Each lake must have a constant water height across.
What I've tried: To calculate if there is water in a region, I want to know the minimum water height of all biomes in that region. That will be the lake's water height.
However, I don't know how far the region extends on each side, so I can't find the minimum water height. If the water height was global/constant, I would search in both directions until I found a block above sea level (or a maximum distance was reached), but I don't know the water height, because I can't search for it, because I need the other water heights to search for this water height!
Some ideas that seem inefficient:
- Search for the endpoints of a potential lake at each biome water level, and choose the smallest water level to generate the lake.

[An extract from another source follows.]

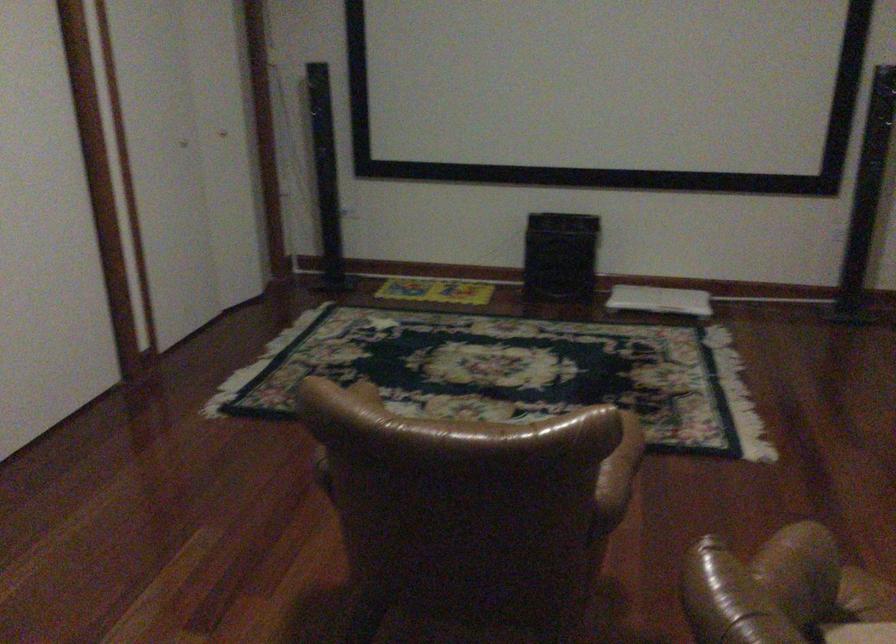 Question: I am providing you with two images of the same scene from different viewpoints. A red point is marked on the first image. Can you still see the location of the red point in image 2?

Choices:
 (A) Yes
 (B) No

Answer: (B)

- Find the smallest biome level in a max distance on each side, and choose the smallest water level to generate the lake.
Please tell there is a better way!
Edit:
- Terrain stacks (columns) are generated individually, then loaded into memory. When the player reaches a certain distance from the stack, it will get unloaded, and then regenerated again when the player is near. Every time a terrain stack is generated it must be exactly the same.
- For querying stack heights over and over again for calculating whether water should be on a stack, I cache the height and biome of some stacks beyond the loaded stacks in each direction; thus, it is not considered loaded (so entities can't move), but the basic information does not have to be recalculated.